Chorley Group, which operates Nissan, Hyundai, Kia Motors and MG Motors franchises across north-west England, uses in-house valeters – though it prefers to call them detailers – and is about to adopt a sophisticated IT system to deliver the data and transparency to which Peters refers.

“We introduced the new system because one of our managers had previously used a real-time control system, and recommended it. Our technicians began using it in March, and we’ve been very pleased with the results,” said Pauline Turner, Chorley Group’s managing director.

“Time-tracking throughout the valeting process is very difficult, because it’s all about accountability, and we pay our detailers by the hour, because it’s impossible to set a time for a vehicle.

“The new system will allow staff to input times and detail about the process via their iPads or mobiles, so everything about the condition of the vehicle, the time they spend on different aspects, and if they are working with other in-house teams, is all accurately recorded.”

The system will also include data about detailers’ off-site time, perhaps collecting vehicles from customers or moving cars between group sites.

All in-house training is done by Chorley’s head of valeting, who has been with the group for 30 years, to ensure quality standards are maintained across all franchises.

“We call our staff detailers because we expect them to consider every detail of their work. They might, for instance, notice a torn seat cover which has been missed by the technician, so they’d get in touch with the upholstery repairers, or a scuffed alloy wheel which needed attention from the body shop,” said Turner.

“Having a detailed record is great for passing on feedback. We already incentivise our detailers, and asking about the cleanliness and appearance of a vehicle is one of the questions on our customer satisfaction surveys.

“We’re running at around 95%, so detailers are receiving a monthly bonus. The system is also useful for the management team, as we can see those people who are working that little bit harder, which we might not know about if we used a more traditional approach.”

However, not far away at North-West and North Wales BMW and Mini retailer Halliwell Jones, external valeting companies are used, and sales director Jim Houghton expects that will continue to be their preferred option.
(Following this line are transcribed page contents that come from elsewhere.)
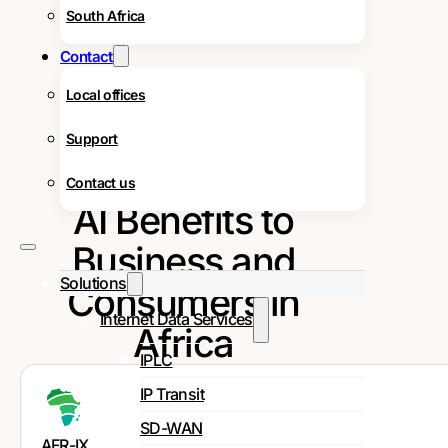
South Africa
Contact
Local offices
Support
Contact us
AI Benefits to
Business and
Solutions
Consumers in
Internet Data Services
Africa
IPLC
IP Transit
SD-WAN
AFR-IX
“We have a day rate for demonstrators, used cars, display vehicles and customer service washes. We have found over the years that is the best approach to achieve high productivity from the valeters, without compromising on quality,” he said.

“We also pay for valets on new and used cars on a piece time basis, where we pay a set amount per valet with a sound quality control process in place.
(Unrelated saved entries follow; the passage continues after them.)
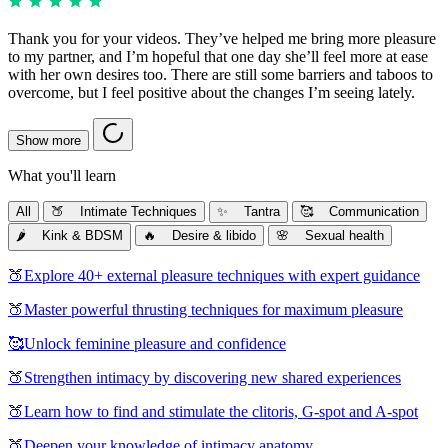
Thank you for your videos. They’ve helped me bring more pleasure
to my partner, and I’m hopeful that one day she’ll feel more at ease
with her own desires too. There are still some barriers and taboos to
overcome, but I feel positive about the changes I’m seeing lately.
Show more
What you'll learn
All
🍑 Intimate Techniques
✨ Tantra
🥰 Communication
🌶️ Kink & BDSM
🔥 Desire & libido
🌸 Sexual health
🍑
Explore 40+ external pleasure techniques with expert guidance
🍑
Master powerful thrusting techniques for maximum pleasure
🥰
Unlock feminine pleasure and confidence
🍑
Strengthen intimacy by discovering new shared experiences
🍑
Learn how to find and stimulate the clitoris, G-spot and A-spot
🍑
Deepen your knowledge of intimacy anatomy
Houghton, who has been with the group for almost 30 years, believes it is essential for any dealership looking to take on new valeting suppliers to carry out due diligence on their financial structure and insurance liability cover .

“If those elements are acceptable, we would then look at credit payment terms and at the quality of the cleaning materials and equipment they use.”
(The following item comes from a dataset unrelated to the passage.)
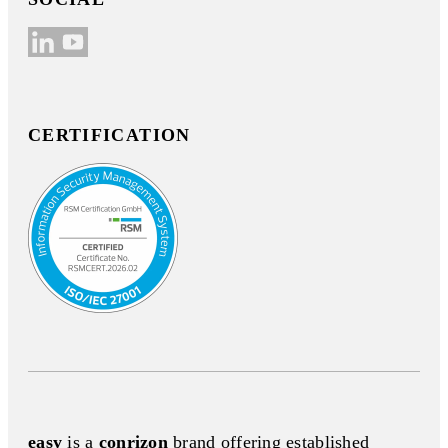
CERTIFICATION
easy
is a
conrizon
brand offering established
He identifies outsourced suppliers’ ability to cover both holidays and periods of sickness as a crucial benefit.

“If someone was directly employed, and they phoned in sick at short notice, it would be impossible to find a replacement valeter who understood any processes in place and the quality required.

“However, an external contractor can put in a suitable replacement at short notice, and it’s a real benefit, which we have really appreciated.”